Abba and Mommy


I decided to write my I-face project on my parents.
My dad is the minahel (director) of a seminary for girls from all over the world, who take a year off after high school to come and learn here. My mom is a technical writer.
I decided to write about them, because they are my first connection to Israel and the reason I live here.
My parents decided to leave America, to leave their families and comfortable lives to come here.

I really appreciate what my parents did and I'm really happy that they did it!!!!



My father was born on 28 Iyar, June 6 1967- the day the Israelis won the 6 day war, and got Yerushaliem. His family was not orthodox but were very connected to Judaism and to Israel. His father was waiting outside the labor room and was watching the Israeli army enter Yerushaliem. My grandfather got very excited and when a nurse came and said “you have a son”, he answered “we have Jerusalem”. My grandfather wanted to name him Jerusalem saying they would call him jerry for short but my grandmother didn’t agree. Instead they named him Asher Eliyahu / Alan Eli. My father was born 6 weeks before his due day, and was about the size of my grandfather’s hand. After 6 weeks in the hospital thank God he was fine.
He grew up in Livingston New Jersey.

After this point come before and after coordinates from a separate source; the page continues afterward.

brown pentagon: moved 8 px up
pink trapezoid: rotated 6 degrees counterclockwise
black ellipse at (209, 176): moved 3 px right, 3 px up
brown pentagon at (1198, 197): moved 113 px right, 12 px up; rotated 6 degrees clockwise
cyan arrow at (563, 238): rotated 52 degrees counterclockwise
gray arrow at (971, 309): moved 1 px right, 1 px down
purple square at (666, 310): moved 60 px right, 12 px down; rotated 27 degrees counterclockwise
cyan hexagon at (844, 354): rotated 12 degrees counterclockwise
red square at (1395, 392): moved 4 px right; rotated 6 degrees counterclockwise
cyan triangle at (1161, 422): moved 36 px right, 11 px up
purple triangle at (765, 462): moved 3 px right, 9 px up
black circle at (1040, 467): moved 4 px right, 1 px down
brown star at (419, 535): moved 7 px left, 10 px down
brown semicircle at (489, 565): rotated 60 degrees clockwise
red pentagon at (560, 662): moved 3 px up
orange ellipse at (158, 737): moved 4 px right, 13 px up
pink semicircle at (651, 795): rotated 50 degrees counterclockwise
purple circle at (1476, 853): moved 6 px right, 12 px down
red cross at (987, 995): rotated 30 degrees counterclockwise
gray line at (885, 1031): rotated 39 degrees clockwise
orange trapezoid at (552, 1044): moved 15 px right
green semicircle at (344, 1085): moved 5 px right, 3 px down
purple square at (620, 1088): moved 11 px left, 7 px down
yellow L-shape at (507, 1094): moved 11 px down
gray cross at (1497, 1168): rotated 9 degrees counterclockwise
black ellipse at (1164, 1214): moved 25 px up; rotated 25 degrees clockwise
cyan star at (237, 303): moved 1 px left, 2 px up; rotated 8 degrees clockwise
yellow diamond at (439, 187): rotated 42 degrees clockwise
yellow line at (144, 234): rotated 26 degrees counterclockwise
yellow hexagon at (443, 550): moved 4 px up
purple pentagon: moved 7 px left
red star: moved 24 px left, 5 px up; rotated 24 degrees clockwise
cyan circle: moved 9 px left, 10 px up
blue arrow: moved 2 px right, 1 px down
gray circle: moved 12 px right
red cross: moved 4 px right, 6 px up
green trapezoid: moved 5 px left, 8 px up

He has 1 younger brother.
When he was about 15 his family started becoming more and more religious.
My dad was an active member in NCSY. He was chapter president, chapter coordinator, regional president an adviser and adviser of the year. Later on he was also on the administration board. Being in NCSY as a kid helped influence a little his decision to make aliya.
After high school my dad went to a year in Yeshivat Har Etzion.
Yeshivat Har Etzion is in Alon Shevut, Israel.This year in Israel helpedinfluence his decision to make aliya.
Yeshivat Har Etzion

After that he went back to America and learned in YU. He got a major in computers. He also later on got a master in Jewish history and smicha.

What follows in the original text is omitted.